We use `distilgpt2` — a small (~82M param) model that runs on free Colab T4.

In [None]:
MODEL_NAME = 'distilgpt2'
tokenizer = AutoTokenizer.from_pretrained(MODEL_NAME)
tokenizer.pad_token = tokenizer.eos_token  # GPT-2 has no pad token by default

model = AutoModelForCausalLM.from_pretrained(MODEL_NAME)
model = model.to(device)

n_params = sum(p.numel() for p in model.parameters())
print(f'Model: {MODEL_NAME} ({n_params/1e6:.1f}M parameters)')

## Step 3: Test Pre-SFT Generation

Before fine-tuning, the base model has no idea how to solve math problems in our format.

In [None]:
def generate(model, tokenizer, prompt, max_new_tokens=80):
    """Simple generation function."""
    input_ids = tokenizer.encode(prompt, return_tensors='pt').to(device)
    with torch.no_grad():
        output = model.generate(
            input_ids,
            max_new_tokens=max_new_tokens,
            do_sample=True,
            temperature=0.7,
            pad_token_id=tokenizer.eos_token_id,
        )
    gen_ids = output[0][input_ids.shape[1]:]
    return tokenizer.decode(gen_ids, skip_special_tokens=True)

test_prompt = '### Instruction:\nA store has 45 apples.
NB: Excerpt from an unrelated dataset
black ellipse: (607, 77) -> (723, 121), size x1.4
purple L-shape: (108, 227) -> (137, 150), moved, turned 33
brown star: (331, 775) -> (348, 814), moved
It sells 18. How many remain?\n\n### Response:\n'
print('=== PRE-SFT generation ===')
print(f'Prompt: {test_prompt}')
print(f'Output: {generate(model, tokenizer, test_prompt)}')
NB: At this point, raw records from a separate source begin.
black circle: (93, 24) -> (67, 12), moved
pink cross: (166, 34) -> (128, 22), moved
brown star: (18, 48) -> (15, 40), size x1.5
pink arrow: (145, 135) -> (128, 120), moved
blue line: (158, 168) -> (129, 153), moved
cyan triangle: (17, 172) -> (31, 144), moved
## Step 4: Implement the SFT Training Loop

In [None]:
import sys
sys.path.insert(0, '..')
from src.training.sft_trainer import SFTConfig, SFTTrainer

config = SFTConfig(
    learning_rate=2e-4,
    num_epochs=3,
    batch_size=2,
    max_length=128,
    logging_steps=5,
)

trainer = SFTTrainer(model, tokenizer, config)
print('SFTTrainer ready!')
print(f'Config: {config}')

In [None]:
# Train!
losses = trainer.train(MATH_INSTRUCTIONS)
print(f'Training complete! Final loss: {losses[-1]:.4f}')
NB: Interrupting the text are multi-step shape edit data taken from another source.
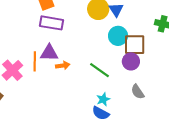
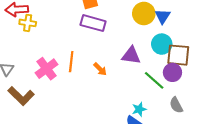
purple triangle: (49, 53) -> (131, 56), moved
orange arrow: (63, 65) -> (100, 69), turned 48
green line: (100, 70) -> (154, 80), moved

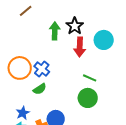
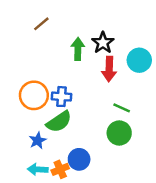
blue cross: (42, 69) -> (61, 97), turned -35
green semicircle: (40, 89) -> (59, 122), size x1.5
blue star: (23, 113) -> (38, 141), moved

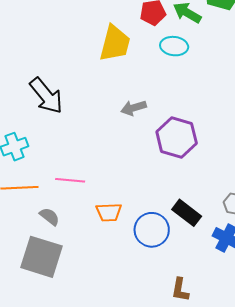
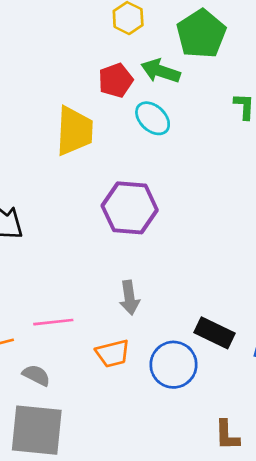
cyan ellipse: (174, 46) -> (153, 118), turned 48
gray arrow: (134, 108) -> (129, 298), moved, turned -70
purple hexagon: (177, 137) -> (130, 208), moved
## Step 5: Visualize Training Loss

In [None]:
from src.evaluation.visualization import plot_training_curves

fig = plot_training_curves(losses, title='SFT Training Loss on Synthetic Math Dataset')
plt.show()
print(f'Starting loss: {losses[0]:.4f} → Final loss: {losses[-1]:.4f}')

## Step 6: Compare Before vs After SFT

In [None]:
print('=== POST-SFT generation ===')
print(f'Prompt: {test_prompt}')
print(f'Output: {generate(model, tokenizer, test_prompt)}')

print('\n=== Another test ===')
prompt2 = '### Instruction:\n6 boxes with 12 apples each. How many total?\n\n### Response:\n'
print(f'Output: {generate(model, tokenizer, prompt2)}')

## Summary

**What we learned:**
1. SFT fine-tunes a pre-trained LM on instruction-response pairs
2. Loss is computed only on response tokens (label masking with -100)
3. Training loss decreasing shows the model is learning the format
4. SFT is the **first stage** in RLHF and DPO pipelines

---

## Exercises

1. **Add more data:** Expand `MATH_INSTRUCTIONS` with 10 more problems. Does accuracy improve?
2. **Change the instruction template:** Use a different format (e.g., `Q:` / `A:`). What changes?
3. **Ablate masking:** What happens if you compute loss on instruction tokens too? (Remove masking)
4. **Learning rate sweep:** Try lr=1e-5, 1e-4, 1e-3. Which gives the best results?
5. **Extension:** Modify the trainer to support gradient checkpointing for longer sequences.